- Work instruction
State how many lines of the entries include the string "knowledge", please, leaving out everything but the number.

....

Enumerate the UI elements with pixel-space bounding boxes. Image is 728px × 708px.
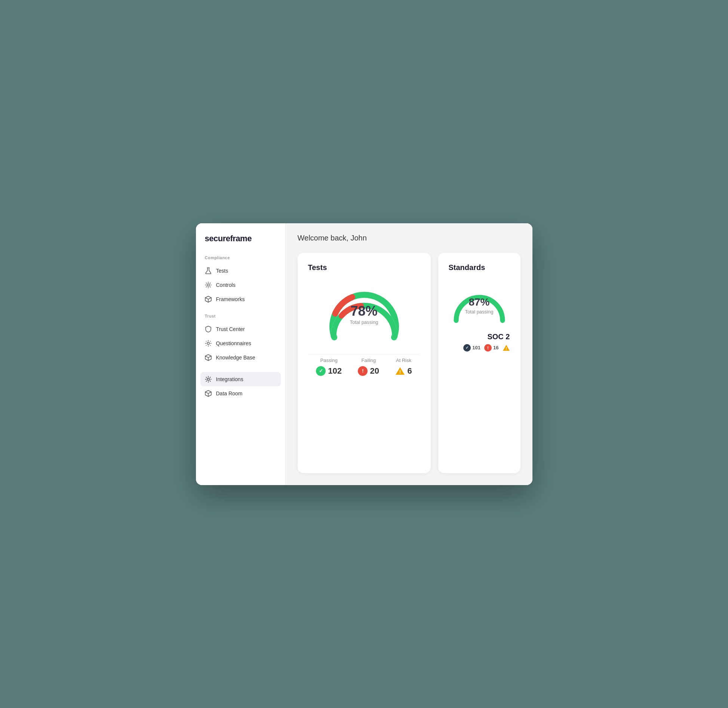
dataroom-icon (205, 390, 212, 397)
questionnaires-label: Questionnaires (216, 340, 251, 346)
cube-icon (205, 296, 212, 303)
passing-stat: Passing ✓ 102 (316, 358, 342, 376)
sidebar-item-controls[interactable]: Controls (196, 278, 285, 292)
tests-gauge-wrapper: 78% Total passing (323, 279, 405, 347)
tests-gauge-container: 78% Total passing Passing ✓ 102 (308, 279, 420, 376)
dashboard-content: Tests (286, 250, 532, 485)
svg-point-1 (207, 342, 209, 344)
welcome-message: Welcome back, John (298, 234, 520, 242)
passing-value-row: ✓ 102 (316, 366, 342, 376)
trust-center-label: Trust Center (216, 326, 245, 332)
tests-card: Tests (298, 253, 431, 473)
failing-count: 20 (370, 366, 379, 376)
at-risk-stat: At Risk ! 6 (395, 358, 412, 376)
questionnaire-icon (205, 340, 212, 347)
flask-icon (205, 267, 212, 274)
tests-gauge-label: Total passing (350, 319, 378, 325)
standards-gauge-label: Total passing (465, 309, 494, 315)
standards-gauge-wrapper: 87% Total passing (449, 279, 509, 328)
soc2-stat1: ✓ 101 (463, 344, 480, 352)
data-room-label: Data Room (216, 390, 243, 396)
at-risk-label: At Risk (396, 358, 411, 363)
svg-text:!: ! (399, 369, 401, 375)
passing-label: Passing (320, 358, 337, 363)
svg-point-2 (206, 341, 206, 341)
compliance-label: Compliance (196, 255, 285, 264)
app-window: secureframe Compliance Tests (196, 223, 532, 485)
standards-gauge-center: 87% Total passing (465, 297, 494, 315)
passing-count: 102 (328, 366, 342, 376)
main-content: Welcome back, John Tests (286, 223, 532, 485)
at-risk-value-row: ! 6 (395, 366, 412, 376)
sidebar-item-trust-center[interactable]: Trust Center (196, 322, 285, 336)
standards-card-title: Standards (449, 263, 510, 272)
controls-icon (205, 282, 212, 288)
failing-value-row: ! 20 (358, 366, 379, 376)
soc2-stat2: ! 16 (484, 344, 498, 352)
integrations-label: Integrations (216, 376, 243, 382)
logo: secureframe (196, 234, 285, 255)
sidebar-item-frameworks[interactable]: Frameworks (196, 292, 285, 306)
failing-badge: ! (358, 366, 368, 376)
sidebar-item-questionnaires[interactable]: Questionnaires (196, 336, 285, 350)
passing-badge: ✓ (316, 366, 326, 376)
svg-point-0 (207, 284, 209, 286)
tests-percent: 78% (350, 304, 378, 318)
svg-point-6 (207, 378, 209, 380)
sidebar-item-integrations[interactable]: Integrations (200, 372, 281, 386)
tests-gauge-center: 78% Total passing (350, 304, 378, 325)
soc2-stats: ✓ 101 ! 16 ! (449, 344, 510, 352)
integrations-icon (205, 376, 212, 383)
sidebar-item-data-room[interactable]: Data Room (196, 386, 285, 401)
standards-percent: 87% (465, 297, 494, 307)
soc2-triangle-icon: ! (503, 344, 510, 351)
soc2-stat1-value: 101 (472, 345, 480, 350)
trust-section: Trust Trust Center (196, 314, 285, 365)
sidebar-item-knowledge-base[interactable]: Knowledge Base (196, 350, 285, 365)
svg-text:!: ! (506, 346, 507, 350)
svg-point-5 (210, 345, 211, 346)
cube-icon2 (205, 354, 212, 361)
tests-stats-row: Passing ✓ 102 Failing ! 20 (308, 354, 420, 376)
standards-card: Standards 87% Total passing SOC 2 ✓ (438, 253, 520, 473)
soc2-stat2-value: 16 (493, 345, 498, 350)
warning-icon: ! (395, 366, 405, 376)
soc2-warning-icon: ! (484, 344, 492, 352)
svg-point-4 (206, 345, 206, 346)
soc2-stat3: ! (503, 344, 510, 351)
tests-label: Tests (216, 268, 228, 274)
failing-label: Failing (362, 358, 376, 363)
sidebar-item-tests[interactable]: Tests (196, 264, 285, 278)
shield-icon (205, 326, 212, 332)
knowledge-base-label: Knowledge Base (216, 355, 255, 361)
at-risk-count: 6 (407, 366, 412, 376)
trust-label: Trust (196, 314, 285, 322)
tests-card-title: Tests (308, 263, 420, 272)
sidebar: secureframe Compliance Tests (196, 223, 286, 485)
compliance-section: Compliance Tests Controls (196, 255, 285, 306)
page-header: Welcome back, John (286, 223, 532, 250)
failing-stat: Failing ! 20 (358, 358, 379, 376)
soc2-check-icon: ✓ (463, 344, 471, 352)
frameworks-label: Frameworks (216, 296, 245, 302)
controls-label: Controls (216, 282, 236, 288)
svg-point-3 (210, 341, 211, 341)
other-section: Integrations Data Room (196, 372, 285, 401)
soc2-label: SOC 2 (449, 332, 510, 341)
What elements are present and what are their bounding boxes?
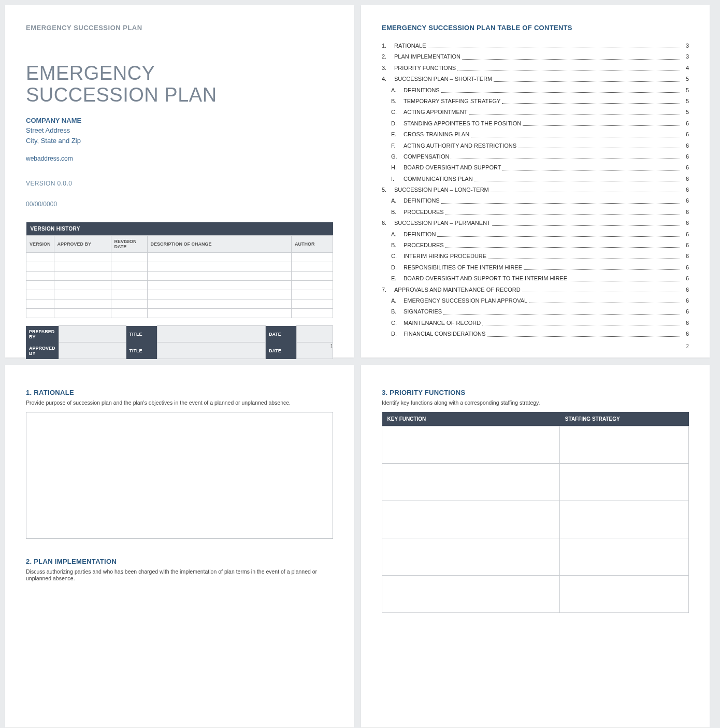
toc-dots [471, 131, 680, 137]
toc-entry: B.SIGNATORIES6 [382, 308, 689, 316]
toc-label: INTERIM HIRING PROCEDURE [404, 252, 486, 260]
toc-dots [494, 75, 680, 81]
priority-row [382, 426, 689, 463]
toc-dots [529, 297, 680, 303]
toc-label: COMMUNICATIONS PLAN [404, 175, 473, 183]
toc-page: 6 [682, 330, 689, 338]
toc-title: EMERGENCY SUCCESSION PLAN TABLE OF CONTE… [382, 24, 689, 32]
toc-number: D. [391, 330, 404, 338]
toc-dots [457, 64, 680, 70]
toc-entry: 1.RATIONALE3 [382, 42, 689, 50]
toc-entry: C.MAINTENANCE OF RECORD6 [382, 319, 689, 327]
toc-dots [445, 208, 680, 215]
version-label: VERSION 0.0.0 [26, 180, 333, 187]
toc-label: SUCCESSION PLAN – PERMANENT [394, 219, 491, 227]
rationale-box [26, 412, 333, 539]
section-2-desc: Discuss authorizing parties and who has … [26, 568, 333, 582]
toc-label: ACTING APPOINTMENT [404, 108, 467, 116]
prepared-by-label: PREPARED BY [26, 326, 59, 342]
doc-header: EMERGENCY SUCCESSION PLAN [26, 24, 333, 32]
vh-row [26, 309, 333, 318]
toc-number: D. [391, 264, 404, 272]
toc-entry: F.ACTING AUTHORITY AND RESTRICTIONS6 [382, 142, 689, 150]
toc-entry: 4.SUCCESSION PLAN – SHORT-TERM5 [382, 75, 689, 83]
toc-label: FINANCIAL CONSIDERATIONS [404, 330, 485, 338]
toc-dots [474, 175, 680, 181]
section-3-desc: Identify key functions along with a corr… [382, 399, 689, 407]
priority-functions-table: KEY FUNCTION STAFFING STRATEGY [382, 412, 689, 613]
toc-number: A. [391, 297, 404, 305]
toc-dots [502, 164, 680, 170]
toc-number: D. [391, 120, 404, 127]
toc-entry: 3.PRIORITY FUNCTIONS4 [382, 64, 689, 72]
toc-page: 5 [682, 87, 689, 94]
page-2: EMERGENCY SUCCESSION PLAN TABLE OF CONTE… [361, 5, 710, 358]
toc-page: 6 [682, 286, 689, 294]
toc-label: SUCCESSION PLAN – SHORT-TERM [394, 75, 492, 83]
doc-date: 00/00/0000 [26, 201, 333, 208]
toc-number: G. [391, 153, 404, 161]
toc-number: B. [391, 241, 404, 249]
toc-number: B. [391, 308, 404, 316]
title-label: TITLE [126, 326, 157, 342]
section-3-title: 3. PRIORITY FUNCTIONS [382, 389, 689, 396]
toc-number: 5. [382, 186, 394, 194]
toc-page: 6 [682, 175, 689, 183]
toc-dots [441, 197, 680, 203]
toc-page: 6 [682, 219, 689, 227]
vh-row [26, 299, 333, 309]
vh-col-version: VERSION [26, 236, 54, 253]
toc-entry: A.DEFINITIONS5 [382, 87, 689, 94]
vh-title: VERSION HISTORY [26, 222, 333, 236]
signoff-table: PREPARED BY TITLE DATE APPROVED BY TITLE… [26, 325, 333, 359]
toc-number: A. [391, 231, 404, 238]
toc-dots [443, 308, 680, 314]
toc-dots [524, 264, 680, 270]
vh-col-approved-by: APPROVED BY [54, 236, 111, 253]
toc-page: 4 [682, 64, 689, 72]
toc-dots [469, 108, 680, 115]
toc-entry: 7.APPROVALS AND MAINTENANCE OF RECORD6 [382, 286, 689, 294]
date-label-2: DATE [266, 342, 297, 359]
approved-by-cell [59, 342, 126, 359]
toc-dots [451, 153, 680, 159]
toc-entry: I.COMMUNICATIONS PLAN6 [382, 175, 689, 183]
page-1: EMERGENCY SUCCESSION PLAN EMERGENCY SUCC… [5, 5, 354, 358]
title-line1: EMERGENCY [26, 62, 155, 84]
col-staffing-strategy: STAFFING STRATEGY [560, 412, 689, 426]
toc-page: 5 [682, 97, 689, 105]
toc-number: 2. [382, 53, 394, 61]
toc-page: 6 [682, 164, 689, 172]
toc-number: 3. [382, 64, 394, 72]
date-cell [297, 326, 333, 342]
toc-label: BOARD OVERSIGHT AND SUPPORT [404, 164, 501, 172]
toc-dots [462, 53, 680, 59]
version-history-table: VERSION HISTORY VERSION APPROVED BY REVI… [26, 222, 333, 318]
doc-title: EMERGENCY SUCCESSION PLAN [26, 63, 333, 106]
toc-label: COMPENSATION [404, 153, 449, 161]
toc-entry: A.DEFINITION6 [382, 231, 689, 238]
toc-label: DEFINITIONS [404, 197, 440, 205]
toc-number: A. [391, 197, 404, 205]
toc-dots [428, 42, 680, 48]
page-number: 1 [330, 344, 333, 349]
toc-number: B. [391, 97, 404, 105]
priority-row [382, 463, 689, 501]
date-cell-2 [297, 342, 333, 359]
toc-entry: 5.SUCCESSION PLAN – LONG-TERM6 [382, 186, 689, 194]
toc-dots [522, 286, 680, 292]
toc-entry: E.BOARD OVERSIGHT AND SUPPORT TO THE INT… [382, 275, 689, 282]
company-block: COMPANY NAME Street Address City, State … [26, 116, 333, 146]
toc-page: 6 [682, 231, 689, 238]
toc-entry: B.PROCEDURES6 [382, 241, 689, 249]
vh-row [26, 253, 333, 262]
approved-by-label: APPROVED BY [26, 342, 59, 359]
vh-row [26, 290, 333, 299]
title-cell-2 [157, 342, 265, 359]
toc-number: C. [391, 108, 404, 116]
toc-dots [487, 330, 680, 336]
title-cell [157, 326, 265, 342]
toc-dots [482, 319, 680, 325]
toc-dots [569, 275, 680, 281]
section-2-title: 2. PLAN IMPLEMENTATION [26, 558, 333, 565]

....

- Written reply
2